The possibility of enzyme saving during saccharification of pretreated lignocellulo-starch biomass was investigated using two optimized pretreatment systems such as conventional DSA pretreatment and microwave-assisted pretreatment and supplementing the systems with detoxification chemicals such as Tween 20, PEG 4000 and sodium borohydride. Detoxification of pretreated slurry prior to saccharification with full dose of Ecozyme RT80 (cellulase) and half doses of Ecozyme XY50 (xylanase) and Stargen could enhance RS release from conventional DSA pretreated (60 min) biomass. Nevertheless significantly higher conversion efficiency was observed in MW-assisted DSA pretreated system with a much shorter processing time (7 min) and without the need for xylanase. HPLC sugar profile indicated the presence of glucose in high amounts in all the hydrolysates with xylose in reasonably good amounts in hydrolysates except BR peel. As cost of enzymes is a major barrier to the production of 2 G ethanol at low cost, the present study opens at the possibility of cost reduction through effective pretreatment such as conventional or MW-assisted DSA pretreatment followed by saccharification with reduced enzyme dosage/effective enzyme combinations in presence of detoxification chemicals.

Declarations

Author contribution statement

M. G. Mithra: Performed the experiments; Analyzed and interpreted the data; Contributed reagents, materials, analysis tools or data.
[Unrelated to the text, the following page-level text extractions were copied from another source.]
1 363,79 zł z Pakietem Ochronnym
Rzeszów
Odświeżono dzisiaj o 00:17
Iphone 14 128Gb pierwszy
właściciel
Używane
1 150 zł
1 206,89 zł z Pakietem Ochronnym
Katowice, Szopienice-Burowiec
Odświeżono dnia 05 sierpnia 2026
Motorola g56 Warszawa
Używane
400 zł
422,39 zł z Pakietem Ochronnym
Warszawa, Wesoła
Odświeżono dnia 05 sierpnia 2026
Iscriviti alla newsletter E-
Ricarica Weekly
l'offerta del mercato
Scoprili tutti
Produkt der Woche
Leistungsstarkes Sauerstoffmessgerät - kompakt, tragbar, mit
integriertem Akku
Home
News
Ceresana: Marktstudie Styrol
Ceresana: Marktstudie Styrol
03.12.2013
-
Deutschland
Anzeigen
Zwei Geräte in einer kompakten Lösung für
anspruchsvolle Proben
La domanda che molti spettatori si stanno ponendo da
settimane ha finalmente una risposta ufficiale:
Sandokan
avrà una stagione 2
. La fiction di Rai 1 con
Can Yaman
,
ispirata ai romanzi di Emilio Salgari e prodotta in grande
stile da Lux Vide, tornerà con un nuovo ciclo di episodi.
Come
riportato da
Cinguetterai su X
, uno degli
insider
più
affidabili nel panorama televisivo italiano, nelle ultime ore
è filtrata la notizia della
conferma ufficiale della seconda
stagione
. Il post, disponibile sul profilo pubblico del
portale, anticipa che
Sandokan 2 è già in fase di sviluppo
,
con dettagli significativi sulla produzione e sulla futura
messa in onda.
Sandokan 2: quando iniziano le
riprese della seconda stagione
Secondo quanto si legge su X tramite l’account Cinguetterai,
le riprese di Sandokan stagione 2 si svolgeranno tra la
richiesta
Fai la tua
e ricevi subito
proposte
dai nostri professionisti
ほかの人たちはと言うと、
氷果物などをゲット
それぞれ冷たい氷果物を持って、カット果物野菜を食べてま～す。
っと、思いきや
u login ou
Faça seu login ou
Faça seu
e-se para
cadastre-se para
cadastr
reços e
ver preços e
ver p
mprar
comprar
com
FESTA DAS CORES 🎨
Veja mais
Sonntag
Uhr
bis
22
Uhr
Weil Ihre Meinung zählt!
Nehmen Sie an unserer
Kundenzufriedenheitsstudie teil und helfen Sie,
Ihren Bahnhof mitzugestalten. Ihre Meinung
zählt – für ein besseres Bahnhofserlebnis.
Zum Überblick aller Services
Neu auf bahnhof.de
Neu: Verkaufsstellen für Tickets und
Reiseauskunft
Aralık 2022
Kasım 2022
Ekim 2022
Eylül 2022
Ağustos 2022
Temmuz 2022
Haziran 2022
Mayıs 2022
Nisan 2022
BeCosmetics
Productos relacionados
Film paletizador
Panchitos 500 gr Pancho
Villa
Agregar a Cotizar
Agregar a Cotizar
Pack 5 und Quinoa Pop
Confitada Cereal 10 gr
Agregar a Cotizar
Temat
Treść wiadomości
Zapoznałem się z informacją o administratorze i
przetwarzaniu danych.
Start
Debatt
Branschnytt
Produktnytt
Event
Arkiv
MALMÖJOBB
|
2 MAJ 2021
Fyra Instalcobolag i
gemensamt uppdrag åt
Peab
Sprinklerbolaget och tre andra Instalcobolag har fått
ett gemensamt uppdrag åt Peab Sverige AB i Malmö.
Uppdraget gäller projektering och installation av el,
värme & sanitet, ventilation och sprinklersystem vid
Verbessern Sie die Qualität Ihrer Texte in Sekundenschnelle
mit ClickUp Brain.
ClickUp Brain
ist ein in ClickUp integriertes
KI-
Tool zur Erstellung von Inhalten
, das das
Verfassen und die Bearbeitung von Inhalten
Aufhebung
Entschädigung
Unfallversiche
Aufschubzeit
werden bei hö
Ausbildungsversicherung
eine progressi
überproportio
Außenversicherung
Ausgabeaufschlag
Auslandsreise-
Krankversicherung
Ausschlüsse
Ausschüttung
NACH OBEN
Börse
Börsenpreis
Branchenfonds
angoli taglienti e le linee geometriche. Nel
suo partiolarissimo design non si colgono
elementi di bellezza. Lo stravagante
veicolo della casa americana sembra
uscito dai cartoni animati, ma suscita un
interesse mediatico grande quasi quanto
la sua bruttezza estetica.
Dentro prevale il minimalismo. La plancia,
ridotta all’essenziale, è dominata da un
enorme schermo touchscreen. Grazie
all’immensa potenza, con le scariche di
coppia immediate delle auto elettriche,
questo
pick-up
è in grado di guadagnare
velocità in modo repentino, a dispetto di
G. Padmaja: Conceived and designed the experiments; Analyzed and interpreted the data; Wrote the paper.

Funding statement

This work was supported by the Kerala State Council for Science, Technology & Environment (KSCSTE) (Grant No. 853/2015/KSCSTE).

Competing interest statement

The authors declare no conflict of interest.

Additional information

No additional information is available for this paper.